### Requirement
Print exactly what the entries say, line by line, from the first line down to the one with "Труба автомобильная гофрированная", inclusive.

(Stored data entries)
★ ★ ★
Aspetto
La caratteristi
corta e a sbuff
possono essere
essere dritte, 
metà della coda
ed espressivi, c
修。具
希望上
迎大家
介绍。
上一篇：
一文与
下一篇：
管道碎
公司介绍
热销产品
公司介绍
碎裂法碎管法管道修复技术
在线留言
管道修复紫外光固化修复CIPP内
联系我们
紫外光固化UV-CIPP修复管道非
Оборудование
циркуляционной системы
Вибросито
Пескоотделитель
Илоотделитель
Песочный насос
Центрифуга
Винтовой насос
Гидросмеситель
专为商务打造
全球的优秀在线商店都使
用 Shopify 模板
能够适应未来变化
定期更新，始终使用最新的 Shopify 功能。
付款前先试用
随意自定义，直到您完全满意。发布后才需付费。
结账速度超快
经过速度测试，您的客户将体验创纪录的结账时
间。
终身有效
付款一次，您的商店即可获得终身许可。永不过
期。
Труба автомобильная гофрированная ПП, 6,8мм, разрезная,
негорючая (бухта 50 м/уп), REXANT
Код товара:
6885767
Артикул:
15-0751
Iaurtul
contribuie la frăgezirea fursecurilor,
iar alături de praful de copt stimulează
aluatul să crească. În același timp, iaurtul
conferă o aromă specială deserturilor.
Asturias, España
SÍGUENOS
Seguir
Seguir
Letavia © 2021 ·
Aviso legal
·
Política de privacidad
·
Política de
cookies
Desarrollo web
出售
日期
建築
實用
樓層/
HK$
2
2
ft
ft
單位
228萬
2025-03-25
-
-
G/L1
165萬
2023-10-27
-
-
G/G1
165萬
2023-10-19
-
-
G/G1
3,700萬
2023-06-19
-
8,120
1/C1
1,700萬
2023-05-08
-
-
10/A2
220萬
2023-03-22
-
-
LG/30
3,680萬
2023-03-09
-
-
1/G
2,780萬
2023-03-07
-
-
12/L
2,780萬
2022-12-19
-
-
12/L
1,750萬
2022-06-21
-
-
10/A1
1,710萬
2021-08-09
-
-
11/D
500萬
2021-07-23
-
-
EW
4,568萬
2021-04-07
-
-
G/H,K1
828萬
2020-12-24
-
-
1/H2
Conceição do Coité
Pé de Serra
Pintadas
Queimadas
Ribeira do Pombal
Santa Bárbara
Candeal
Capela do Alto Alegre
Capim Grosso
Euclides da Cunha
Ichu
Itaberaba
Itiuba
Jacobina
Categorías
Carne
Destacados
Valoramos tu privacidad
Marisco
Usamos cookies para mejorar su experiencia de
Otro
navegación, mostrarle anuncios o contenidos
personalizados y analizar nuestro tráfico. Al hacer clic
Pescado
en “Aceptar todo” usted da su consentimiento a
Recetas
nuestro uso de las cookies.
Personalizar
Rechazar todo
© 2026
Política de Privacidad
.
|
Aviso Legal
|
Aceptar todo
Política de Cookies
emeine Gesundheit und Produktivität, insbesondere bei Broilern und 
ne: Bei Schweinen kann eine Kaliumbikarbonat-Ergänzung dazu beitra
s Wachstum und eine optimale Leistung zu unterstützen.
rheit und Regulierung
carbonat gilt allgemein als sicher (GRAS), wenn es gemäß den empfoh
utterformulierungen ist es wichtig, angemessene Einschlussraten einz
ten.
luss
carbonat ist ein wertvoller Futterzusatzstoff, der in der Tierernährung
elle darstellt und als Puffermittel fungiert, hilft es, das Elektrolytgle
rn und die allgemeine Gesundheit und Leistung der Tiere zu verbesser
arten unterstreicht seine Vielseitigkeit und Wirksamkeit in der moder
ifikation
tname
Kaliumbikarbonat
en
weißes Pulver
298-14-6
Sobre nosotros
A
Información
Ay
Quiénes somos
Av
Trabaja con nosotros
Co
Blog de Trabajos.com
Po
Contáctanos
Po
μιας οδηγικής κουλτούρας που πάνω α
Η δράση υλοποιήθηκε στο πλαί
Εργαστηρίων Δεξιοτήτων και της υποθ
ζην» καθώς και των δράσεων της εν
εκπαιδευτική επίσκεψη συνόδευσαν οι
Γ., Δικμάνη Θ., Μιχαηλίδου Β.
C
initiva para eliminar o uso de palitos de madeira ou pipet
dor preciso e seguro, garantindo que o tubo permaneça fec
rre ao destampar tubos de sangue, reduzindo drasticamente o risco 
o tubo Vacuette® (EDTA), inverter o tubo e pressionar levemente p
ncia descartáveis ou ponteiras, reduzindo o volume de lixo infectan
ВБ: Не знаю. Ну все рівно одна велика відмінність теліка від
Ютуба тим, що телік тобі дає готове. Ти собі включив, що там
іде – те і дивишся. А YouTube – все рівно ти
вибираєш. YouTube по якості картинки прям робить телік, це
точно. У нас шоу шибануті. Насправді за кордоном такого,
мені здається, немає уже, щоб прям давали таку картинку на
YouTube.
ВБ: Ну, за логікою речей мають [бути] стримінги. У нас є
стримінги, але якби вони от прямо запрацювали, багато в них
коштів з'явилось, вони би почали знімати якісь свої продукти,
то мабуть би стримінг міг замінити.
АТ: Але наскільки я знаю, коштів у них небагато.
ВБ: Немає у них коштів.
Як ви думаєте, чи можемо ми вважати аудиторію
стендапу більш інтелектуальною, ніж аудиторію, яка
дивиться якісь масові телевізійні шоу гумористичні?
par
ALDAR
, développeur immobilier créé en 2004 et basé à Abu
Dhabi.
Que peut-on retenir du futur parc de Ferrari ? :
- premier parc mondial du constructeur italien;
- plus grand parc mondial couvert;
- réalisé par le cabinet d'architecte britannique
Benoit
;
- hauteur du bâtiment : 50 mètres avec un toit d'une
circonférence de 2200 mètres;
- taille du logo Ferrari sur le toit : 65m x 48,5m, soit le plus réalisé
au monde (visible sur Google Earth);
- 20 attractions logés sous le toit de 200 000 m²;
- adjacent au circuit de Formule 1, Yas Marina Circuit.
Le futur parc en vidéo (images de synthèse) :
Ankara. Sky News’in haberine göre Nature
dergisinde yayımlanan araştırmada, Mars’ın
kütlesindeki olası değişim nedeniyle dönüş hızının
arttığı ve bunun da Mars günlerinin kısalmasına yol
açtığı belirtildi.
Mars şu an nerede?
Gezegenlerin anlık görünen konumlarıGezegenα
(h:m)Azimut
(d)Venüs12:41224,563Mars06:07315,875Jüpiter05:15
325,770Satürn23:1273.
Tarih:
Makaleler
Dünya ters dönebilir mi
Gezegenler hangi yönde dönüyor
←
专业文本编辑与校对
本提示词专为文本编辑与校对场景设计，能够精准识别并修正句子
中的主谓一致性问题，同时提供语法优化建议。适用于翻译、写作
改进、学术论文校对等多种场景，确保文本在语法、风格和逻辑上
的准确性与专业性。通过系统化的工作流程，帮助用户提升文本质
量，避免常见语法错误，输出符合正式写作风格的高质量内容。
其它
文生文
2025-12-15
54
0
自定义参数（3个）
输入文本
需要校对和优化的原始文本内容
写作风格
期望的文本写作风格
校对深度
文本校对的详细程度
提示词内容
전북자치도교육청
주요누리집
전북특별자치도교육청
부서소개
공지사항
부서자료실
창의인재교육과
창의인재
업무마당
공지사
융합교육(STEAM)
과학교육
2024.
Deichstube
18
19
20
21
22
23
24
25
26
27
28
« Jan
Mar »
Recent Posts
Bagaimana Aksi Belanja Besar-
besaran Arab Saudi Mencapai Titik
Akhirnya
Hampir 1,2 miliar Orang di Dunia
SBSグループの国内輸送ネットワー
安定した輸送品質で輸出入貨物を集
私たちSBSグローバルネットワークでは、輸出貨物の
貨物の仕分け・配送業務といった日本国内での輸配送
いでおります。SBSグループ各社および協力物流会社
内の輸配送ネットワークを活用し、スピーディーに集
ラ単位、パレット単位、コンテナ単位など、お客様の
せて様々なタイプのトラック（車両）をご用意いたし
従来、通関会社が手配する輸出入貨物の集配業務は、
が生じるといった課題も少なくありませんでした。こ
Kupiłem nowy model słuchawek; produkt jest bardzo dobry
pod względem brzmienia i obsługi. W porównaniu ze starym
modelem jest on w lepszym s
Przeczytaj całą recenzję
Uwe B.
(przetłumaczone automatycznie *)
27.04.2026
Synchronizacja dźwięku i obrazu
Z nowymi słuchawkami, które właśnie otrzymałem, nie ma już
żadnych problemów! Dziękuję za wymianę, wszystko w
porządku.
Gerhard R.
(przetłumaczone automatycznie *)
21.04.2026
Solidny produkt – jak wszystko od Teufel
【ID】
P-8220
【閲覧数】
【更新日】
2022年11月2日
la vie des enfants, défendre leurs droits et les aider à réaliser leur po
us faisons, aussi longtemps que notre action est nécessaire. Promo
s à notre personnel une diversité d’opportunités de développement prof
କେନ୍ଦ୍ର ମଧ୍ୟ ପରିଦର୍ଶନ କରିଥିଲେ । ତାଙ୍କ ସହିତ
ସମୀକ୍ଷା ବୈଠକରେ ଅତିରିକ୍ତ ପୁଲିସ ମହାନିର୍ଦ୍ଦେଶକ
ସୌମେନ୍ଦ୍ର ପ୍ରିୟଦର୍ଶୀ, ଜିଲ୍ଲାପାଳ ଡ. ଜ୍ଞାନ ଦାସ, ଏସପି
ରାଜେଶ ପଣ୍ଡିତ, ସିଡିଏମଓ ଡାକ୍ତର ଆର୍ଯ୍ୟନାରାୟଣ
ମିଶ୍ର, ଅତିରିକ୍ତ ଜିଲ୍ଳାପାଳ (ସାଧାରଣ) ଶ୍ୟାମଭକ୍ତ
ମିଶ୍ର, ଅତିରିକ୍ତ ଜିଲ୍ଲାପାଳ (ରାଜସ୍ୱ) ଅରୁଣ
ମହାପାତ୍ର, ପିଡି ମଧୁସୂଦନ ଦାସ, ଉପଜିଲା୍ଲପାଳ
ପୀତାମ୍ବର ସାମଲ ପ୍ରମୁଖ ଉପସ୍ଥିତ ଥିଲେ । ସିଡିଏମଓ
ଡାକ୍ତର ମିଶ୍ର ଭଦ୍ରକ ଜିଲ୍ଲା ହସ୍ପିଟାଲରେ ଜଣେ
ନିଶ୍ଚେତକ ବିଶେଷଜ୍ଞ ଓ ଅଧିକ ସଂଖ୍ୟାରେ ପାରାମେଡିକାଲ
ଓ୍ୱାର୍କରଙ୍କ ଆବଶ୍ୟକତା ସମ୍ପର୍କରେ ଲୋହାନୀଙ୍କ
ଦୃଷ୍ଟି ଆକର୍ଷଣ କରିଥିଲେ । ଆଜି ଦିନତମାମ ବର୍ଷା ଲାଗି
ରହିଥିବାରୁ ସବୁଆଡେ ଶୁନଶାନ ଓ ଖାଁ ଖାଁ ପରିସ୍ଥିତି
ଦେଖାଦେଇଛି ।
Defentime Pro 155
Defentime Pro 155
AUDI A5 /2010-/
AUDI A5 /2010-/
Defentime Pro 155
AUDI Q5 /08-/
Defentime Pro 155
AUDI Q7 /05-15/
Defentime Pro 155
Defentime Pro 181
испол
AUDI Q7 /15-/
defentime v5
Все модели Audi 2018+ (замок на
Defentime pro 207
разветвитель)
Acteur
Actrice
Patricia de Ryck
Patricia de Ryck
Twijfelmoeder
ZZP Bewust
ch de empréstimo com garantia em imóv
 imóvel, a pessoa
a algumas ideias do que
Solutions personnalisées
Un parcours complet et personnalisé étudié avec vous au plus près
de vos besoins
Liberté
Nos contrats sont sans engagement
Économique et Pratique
★ ★ ★
### Response box
Aspetto
La caratteristi
corta e a sbuff
possono essere
essere dritte, 
metà della coda
ed espressivi, c
修。具
希望上
迎大家
介绍。
上一篇：
一文与
下一篇：
管道碎
公司介绍
热销产品
公司介绍
碎裂法碎管法管道修复技术
在线留言
管道修复紫外光固化修复CIPP内
联系我们
紫外光固化UV-CIPP修复管道非
Оборудование
циркуляционной системы
Вибросито
Пескоотделитель
Илоотделитель
Песочный насос
Центрифуга
Винтовой насос
Гидросмеситель
专为商务打造
全球的优秀在线商店都使
用 Shopify 模板
能够适应未来变化
定期更新，始终使用最新的 Shopify 功能。
付款前先试用
随意自定义，直到您完全满意。发布后才需付费。
结账速度超快
经过速度测试，您的客户将体验创纪录的结账时
间。
终身有效
付款一次，您的商店即可获得终身许可。永不过
期。
Труба автомобильная гофрированная ПП, 6,8мм, разрезная,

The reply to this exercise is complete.